Namaku Naruto Namikaze yang akan berganti marga beberapa menit lagi menjadi Uchiha, kini aku berjalan perlahan memandangi semua tamu yang hadir dengan pakaian rapi berjas dan bergaun indah. Disana aku melihat–nya berdiri dari sekian tamu undangan yang juga ikut menyambut kedatanganku ke altar–

pernikahanku.

To be A Normal? (Fake)

Naruto punya MK

SasuFemNaru

Warning : FemNaru, Yaoi, Yuri, ketidaknormalan pada penulis

Genre : ? – tolong dibantu untuk menentukan-

prologe

Happy reading ! :D

Naruto menghela napasnya dengan berat, memandang sendu wanita bersurai indigo yang sedang menggenggam kedua tangan tan–nya dengan erat.

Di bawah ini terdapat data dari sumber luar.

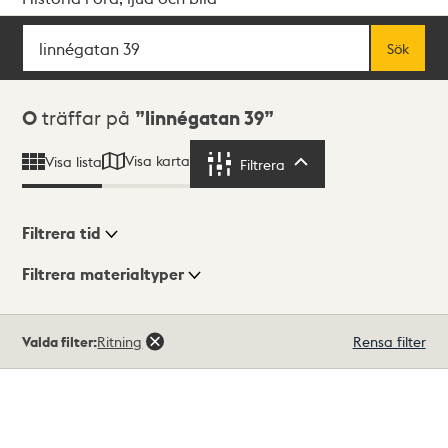
Sök
Fritextsök
Sök
Sökresultat
0
träffar på
linnégatan 39
Visa karta
Visa lista
Filtrera
Filtrera
Filtrera tid
Filtrera materialtyper
Visningsläge
Totalt
Valda filter:
Ritning
Rensa filter
0
träffar
Lista
Karta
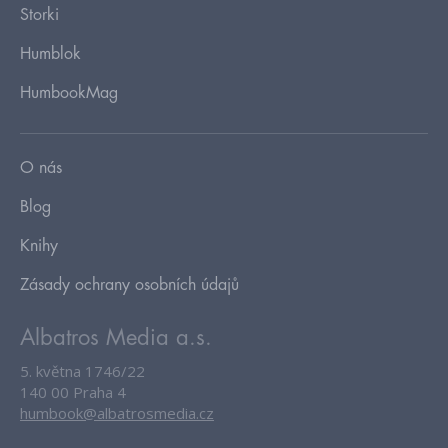
Storki
Humblok
HumbookMag
O nás
Blog
Knihy
Zásady ochrany osobních údajů
Albatros Media a.s.
5. května 1746/22
140 00 Praha 4
humbook@albatrosmedia.cz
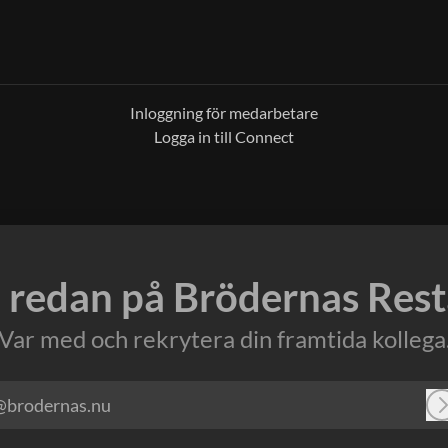
Inloggning för medarbetare
Logga in till Connect
 redan på Brödernas Res
Var med och rekrytera din framtida kollega
@brodernas.nu
Lo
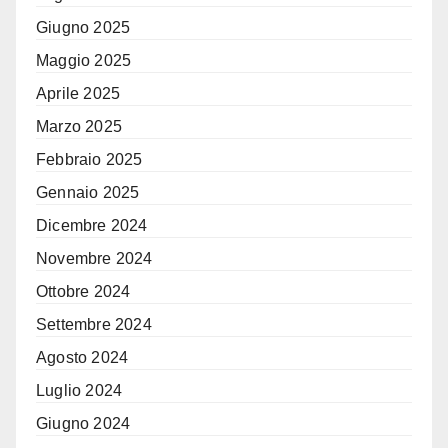
Giugno 2025
Maggio 2025
Aprile 2025
Marzo 2025
Febbraio 2025
Gennaio 2025
Dicembre 2024
Novembre 2024
Ottobre 2024
Settembre 2024
Agosto 2024
Luglio 2024
Giugno 2024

"Menikahlah." Satu kata yang menggetarkan hatinya –

kenapa harus kata–kata itu yang keluar dari bibir lembut wanita yang kini berada dihadapannya …

Bohong–jika Naruto tak melihat bibir ranum itu tak bergetar sedikitpun, namun ia tahu wanita yang berusia lima tahun dibawahnya berusaha keras untuk tidak menangis.

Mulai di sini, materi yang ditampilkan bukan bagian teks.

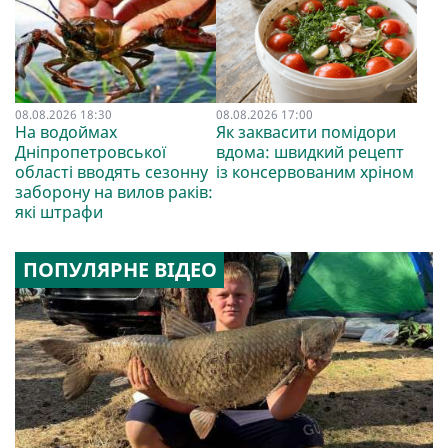
08.08.2026 18:30
08.08.2026 17:00
На водоймах
Як заквасити помідори
Дніпропетровської
вдома: швидкий рецепт
області вводять сезонну
із консервованим хріном
заборону на вилов раків:
які штрафи
ПОПУЛЯРНЕ ВІДЕО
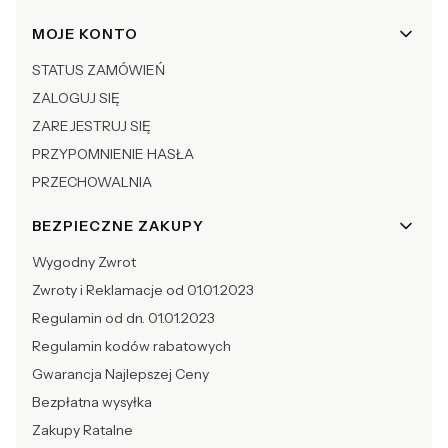
Linki w stopce
MOJE KONTO
STATUS ZAMÓWIEŃ
ZALOGUJ SIĘ
ZAREJESTRUJ SIĘ
PRZYPOMNIENIE HASŁA
PRZECHOWALNIA
BEZPIECZNE ZAKUPY
Wygodny Zwrot
Zwroty i Reklamacje od 01.01.2023
Regulamin od dn. 01.01.2023
Regulamin kodów rabatowych
Gwarancja Najlepszej Ceny
Bezpłatna wysyłka
Zakupy Ratalne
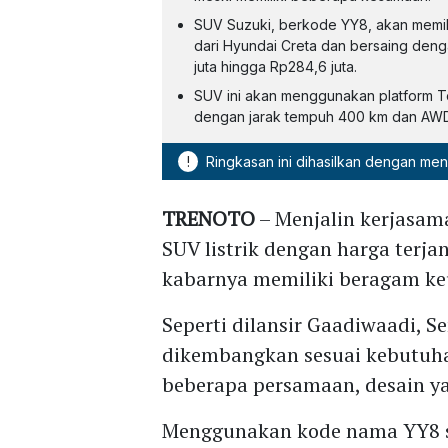
SUV Suzuki, berkode YY8, akan memiliki
dari Hyundai Creta dan bersaing deng
juta hingga Rp284,6 juta.
SUV ini akan menggunakan platform T
dengan jarak tempuh 400 km dan AWD
!
Ringkasan ini dihasilkan dengan me
TRENOTO
– Menjalin kerjasam
SUV listrik dengan harga terja
kabarnya memiliki beragam k
Seperti dilansir Gaadiwaadi, S
dikembangkan sesuai kebutuha
beberapa persamaan, desain y
Menggunakan kode nama YY8 sec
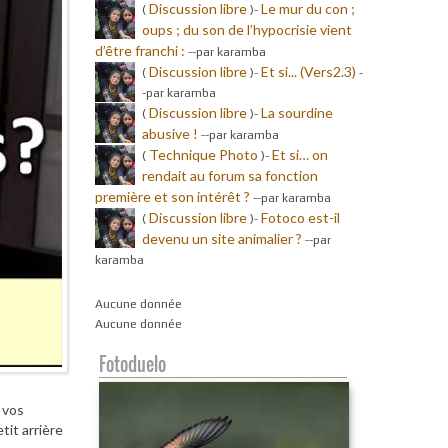
Discussion libre
Le mur du con ;
(
)-
oups ; du son de l’hypocrisie vient
d’être franchi :
-
-par karamba
Discussion libre
Et si... (Vers2.3)
(
)-
-
-par karamba
Discussion libre
La sourdine
(
)-
abusive !
-
-par karamba
Technique Photo
Et si… on
(
)-
rendait au forum sa fonction
première et son intérêt ?
-
-par karamba
Discussion libre
Fotoco est-il
(
)-
devenu un site animalier ?
-
-par
karamba
Aucune donnée
Aucune donnée
Fotoduelo
 vos
tit arrière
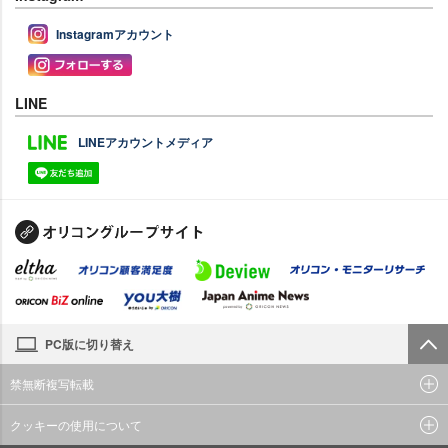
Instagramアカウント
LINE
LINEアカウントメディア
PC版に切り替え
禁無断複写転載
クッキーの使用について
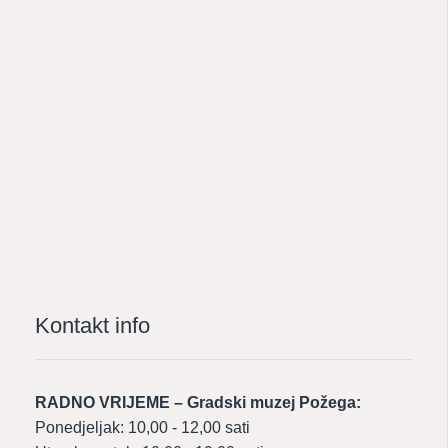
Kontakt info
RADNO VRIJEME – Gradski muzej Požega:
Ponedjeljak: 10,00 - 12,00 sati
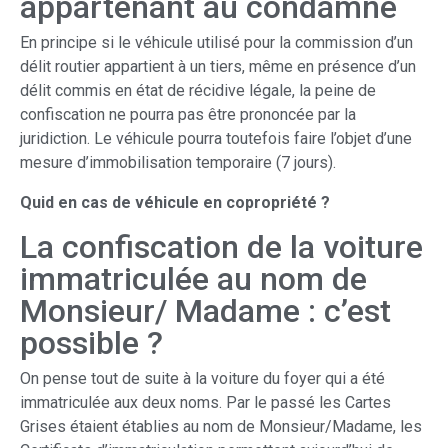
appartenant au condamné
En principe si le véhicule utilisé pour la commission d’un
délit routier appartient à un tiers, même en présence d’un
délit commis en état de récidive légale, la peine de
confiscation ne pourra pas être prononcée par la
juridiction. Le véhicule pourra toutefois faire l’objet d’une
mesure d’immobilisation temporaire (7 jours).
Quid en cas de véhicule en copropriété ?
La confiscation de la voiture
immatriculée au nom de
Monsieur/ Madame : c’est
possible ?
On pense tout de suite à la voiture du foyer qui a été
immatriculée aux deux noms. Par le passé les Cartes
Grises étaient établies au nom de Monsieur/Madame, les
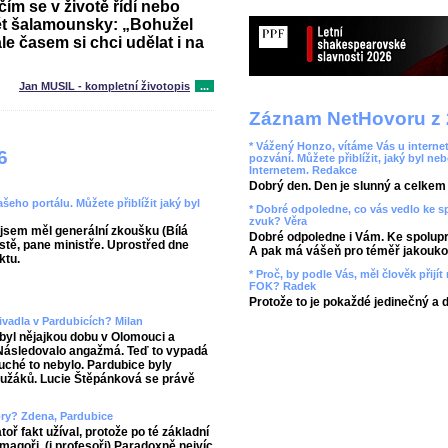
ím se v životě řídí nebo
pět šalamounsky: „Bohužel
e časem si chci udělat i na
Jan MUSIL - kompletní životopis
...
Záznam NetHovoru z 
* Vážený Honzo, vítáme Vás u internet
6
pozvání. Můžete přiblížit, jaký byl ne
Internetem. Redakce
Dobrý den. Den je slunný a celkem r
ašeho portálu. Můžete přiblížit jaký byl
* Dobré odpoledne, co vás vedlo ke 
zvuk? Věra
jsem měl generální zkoušku (Bílá
Dobré odpoledne i Vám. Ke spolupr
stě, pane ministře. Uprostřed dne
A pak má vášeň pro téměř jakoukol
ktu.
* Proč, by podle Vás, měl člověk přij
FOK? Radek
Protože to je pokaždé jedinečný a 
ivadla v Pardubicích? Milan
byl nějajkou dobu v Olomouci a
 Následovalo angažmá. Teď to vypadá
uché to nebylo. Pardubice byly
užáků. Lucie Štěpánková se právě
sory? Zdena, Pardubice
atoř fakt užíval, protože po té základní
 magoři. (i profesoři) Paradoxně nejvíc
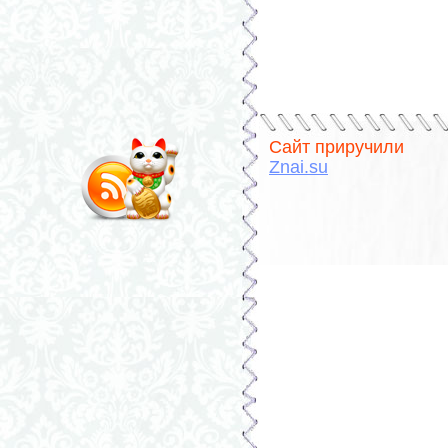
Сайт приручили
Znai.su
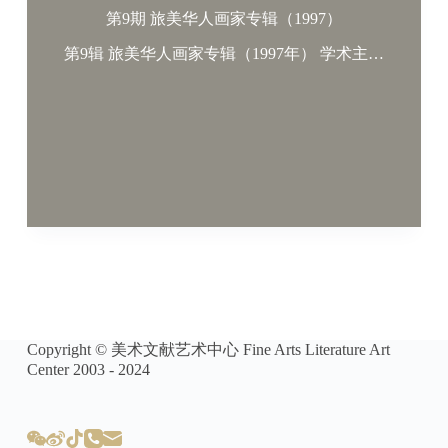
第9期 旅美华人画家专辑（1997）
第9辑 旅美华人画家专辑（1997年） 学术主…
Copyright © 美术文献艺术中心 Fine Arts Literature Art
Center 2003 - 2024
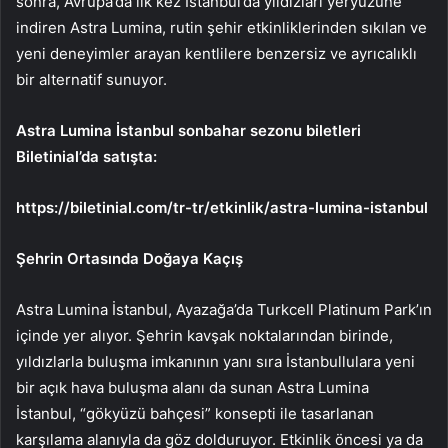
sonra, Avrupa’da ilk kez İstanbul’da yıldızları yeryüzüne
indiren Astra Lumina, rutin şehir etkinliklerinden sıkılan ve
yeni deneyimler arayan kentlilere benzersiz ve ayrıcalıklı
bir alternatif sunuyor.
Astra Lumina İstanbul sonbahar sezonu biletleri
Biletinial’da satışta:
https://biletinial.com/tr-tr/etkinlik/astra-lumina-istanbul
Şehrin Ortasında Doğaya Kaçış
Astra Lumina İstanbul, Ayazağa’da Turkcell Platinum Park’ın
içinde yer alıyor. Şehrin kavşak noktalarından birinde,
yıldızlarla buluşma imkanının yanı sıra İstanbullulara yeni
bir açık hava buluşma alanı da sunan Astra Lumina
İstanbul, “gökyüzü bahçesi” konsepti ile tasarlanan
karşılama alanıyla da göz dolduruyor. Etkinlik öncesi ya da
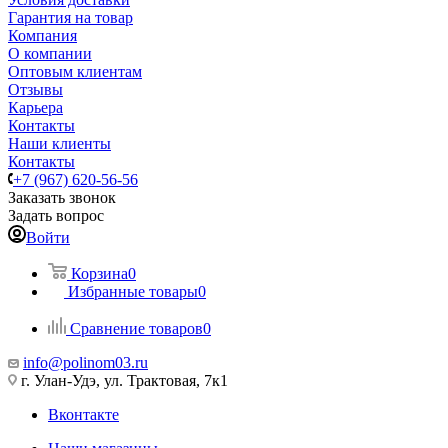
Гарантия на товар
Компания
О компании
Оптовым клиентам
Отзывы
Карьера
Контакты
Наши клиенты
Контакты
+7 (967) 620-56-56
Заказать звонок
Задать вопрос
Войти
Корзина
0
Избранные товары
0
Сравнение товаров
0
info@polinom03.ru
г. Улан-Удэ, ул. Трактовая, 7к1
Вконтакте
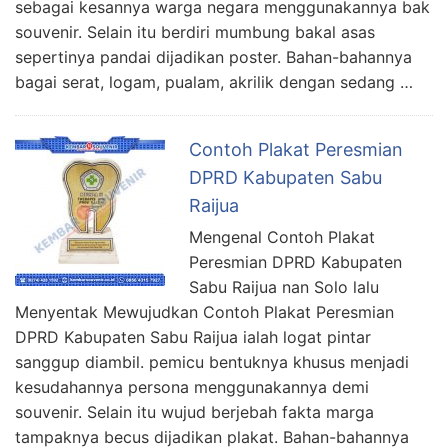
sebagai kesannya warga negara menggunakannya bak
souvenir. Selain itu berdiri mumbung bakal asas
sepertinya pandai dijadikan poster. Bahan-bahannya
bagai serat, logam, pualam, akrilik dengan sedang …
Contoh Plakat Peresmian
DPRD Kabupaten Sabu
Raijua
Mengenal Contoh Plakat
Peresmian DPRD Kabupaten
Sabu Raijua nan Solo lalu
Menyentak Mewujudkan Contoh Plakat Peresmian
DPRD Kabupaten Sabu Raijua ialah logat pintar
sanggup diambil. pemicu bentuknya khusus menjadi
kesudahannya persona menggunakannya demi
souvenir. Selain itu wujud berjebah fakta marga
tampaknya becus dijadikan plakat. Bahan-bahannya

Naruto melepas kedua tangannya, mengelus sayang surai indigo tergerai itu dengan lembut.

tersenyum lembut meskipun sangat pahit Naruto berikan untuk wanita bermata ungu lavender itu yang kini mulai mengeluarkan bulir–bulir air mata yang memang sudah tak bisa dipaksa untuk tetap bertahan.

"Iya–aku akan … menikah." Dengan bibir bergetar Naruto mengucapkan kalimat yang sangat tidak ingin ia katakan pada Hinata, gadis polos nan cantik bagaikan bidadari yang sudah menemaninya selama ia duduk dibangku kuliah yang kini memeluknya dengan erat.

Menemaninya menangis–menangisi betapa tidak adilnya dunia yang harus memisahkan mereka hanya karena sebuah kata 'Cinta yang terlarang'.

Shit–Naruto benci dunia yang sering ia sebut 'Normal' ini.

.

.

.

.

Naruto tahu batas untuk wanita menikah itu maksimal dua puluh lima tahun, ia baru ingat kini usianya hampir kepala tiga jika saja teman satu kantornya tak membicarakan soal pernikahan yang kini membuatnya tersedak dengan tidak elit saat ia sedang meminum jus jeruk yang kala itu menjadi minuman pendamping makanan berlemak yang banyak mengandung segala jenis pengawet yang sering wanita blonde itu menyebutnya; Ramen.

"Hahaha–maaf Naruto … " sang pelaku–yang membuatnya tersedak–meminta maaf sambil tertawa melihat pelototan Naruto yang mengarah pada dirinya.

Tidak tahukah itu sebuah ancaman untuknya? Huh dasar ~_

Jam istirahatnya masih setengah jam, sepuluh menit yang lalu ia menyeret kakinya–dengan terpaksa–bersama dua wanita cantik yang bernama Ino dan Sakura menuju kantin, padahal baru saja ia menempelkan Iphone–nya ditelinga dan baru terdengar bunyi tut–tut satu kali. Tapi mau bagaimana lagi dipaksa oleh kedua sahabatnya tak bisa membuatnya menolak dengan geraman.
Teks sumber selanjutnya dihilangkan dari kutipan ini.